■ Supplied entries ■

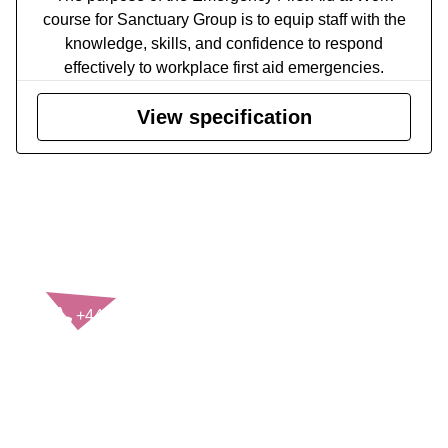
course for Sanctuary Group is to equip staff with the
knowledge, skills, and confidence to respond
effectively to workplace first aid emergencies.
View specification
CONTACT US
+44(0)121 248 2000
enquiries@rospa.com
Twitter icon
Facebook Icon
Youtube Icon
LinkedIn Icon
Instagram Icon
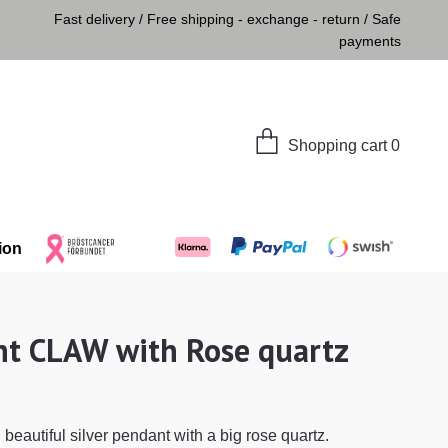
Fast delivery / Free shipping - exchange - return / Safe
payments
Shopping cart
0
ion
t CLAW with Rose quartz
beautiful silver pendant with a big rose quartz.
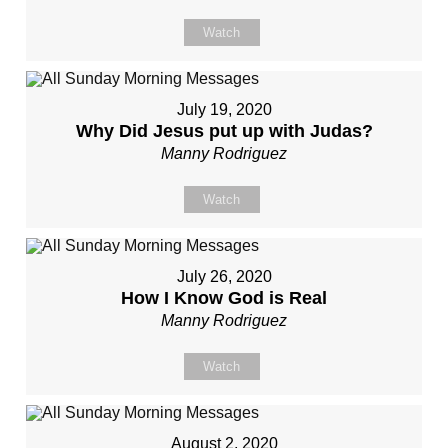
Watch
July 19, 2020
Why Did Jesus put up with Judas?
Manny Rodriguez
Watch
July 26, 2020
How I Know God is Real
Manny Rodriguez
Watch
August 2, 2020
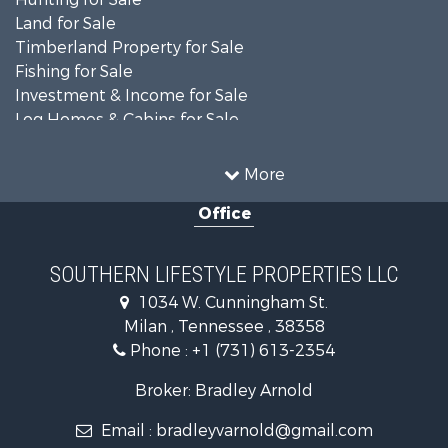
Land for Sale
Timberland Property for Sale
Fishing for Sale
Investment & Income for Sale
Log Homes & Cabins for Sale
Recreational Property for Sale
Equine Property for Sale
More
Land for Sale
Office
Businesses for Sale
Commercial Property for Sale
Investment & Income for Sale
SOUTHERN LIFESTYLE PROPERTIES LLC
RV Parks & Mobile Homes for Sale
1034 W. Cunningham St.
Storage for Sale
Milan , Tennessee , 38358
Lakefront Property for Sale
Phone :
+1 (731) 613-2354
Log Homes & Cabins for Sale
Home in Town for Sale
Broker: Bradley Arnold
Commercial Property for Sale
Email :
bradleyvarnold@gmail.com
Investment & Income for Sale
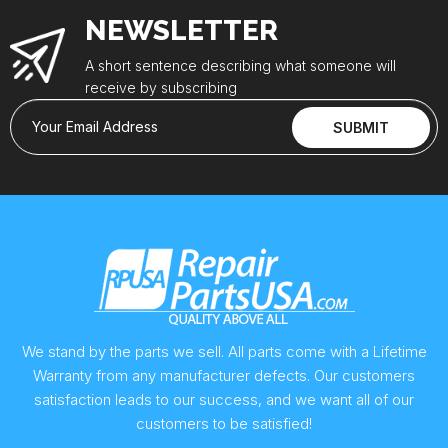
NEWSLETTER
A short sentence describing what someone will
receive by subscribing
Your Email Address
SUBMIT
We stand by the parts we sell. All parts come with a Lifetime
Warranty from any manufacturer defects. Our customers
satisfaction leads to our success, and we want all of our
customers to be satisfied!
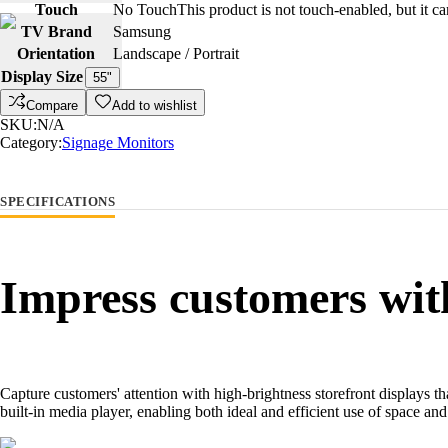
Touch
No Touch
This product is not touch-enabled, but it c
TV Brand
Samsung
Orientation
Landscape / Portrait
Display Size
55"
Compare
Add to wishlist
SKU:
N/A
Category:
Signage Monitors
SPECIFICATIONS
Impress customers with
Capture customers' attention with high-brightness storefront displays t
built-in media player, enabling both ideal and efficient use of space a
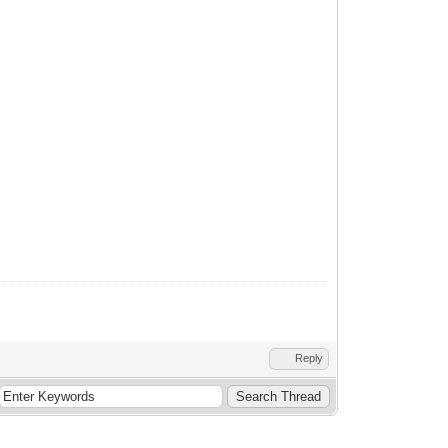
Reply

■ Your objective ■
Return an exact copy of the data above, apart from any pictures.

■ Solution to this problem ■
course for Sanctuary Group is to equip staff with the
knowledge, skills, and confidence to respond
effectively to workplace first aid emergencies.
View specification
CONTACT US
+44(0)121 248 2000
enquiries@rospa.com
Twitter icon
Facebook Icon
Youtube Icon
LinkedIn Icon
Instagram Icon
Fast delivery / Free shipping - exchange - return / Safe
payments
Shopping cart
0
ion
t CLAW with Rose quartz
beautiful silver pendant with a big rose quartz.
Watch
July 19, 2020
Why Did Jesus put up with Judas?
Manny Rodriguez
Watch
July 26, 2020
How I Know God is Real
Manny Rodriguez
Watch
August 2, 2020
Land for Sale
Timberland Property for Sale
Fishing for Sale
Investment & Income for Sale
Log Homes & Cabins for Sale
Recreational Property for Sale
Equine Property for Sale
More
Land for Sale
Office
Businesses for Sale
Commercial Property for Sale
Investment & Income for Sale
SOUTHERN LIFESTYLE PROPERTIES LLC
RV Parks & Mobile Homes for Sale
1034 W. Cunningham St.
Storage for Sale
Milan , Tennessee , 38358
Lakefront Property for Sale
Phone :
+1 (731) 613-2354
Log Homes & Cabins for Sale
Home in Town for Sale
Broker: Bradley Arnold
Commercial Property for Sale
Email :
bradleyvarnold@gmail.com
Investment & Income for Sale
NEWSLETTER
A short sentence describing what someone will
receive by subscribing
Your Email Address
SUBMIT
We stand by the parts we sell. All parts come with a Lifetime
Warranty from any manufacturer defects. Our customers
satisfaction leads to our success, and we want all of our
customers to be satisfied!
Touch
No Touch
This product is not touch-enabled, but it c
TV Brand
Samsung
Orientation
Landscape / Portrait
Display Size
55"
Compare
Add to wishlist
SKU:
N/A
Category:
Signage Monitors
SPECIFICATIONS
Impress customers with
Capture customers' attention with high-brightness storefront displays t
built-in media player, enabling both ideal and efficient use of space a
Reply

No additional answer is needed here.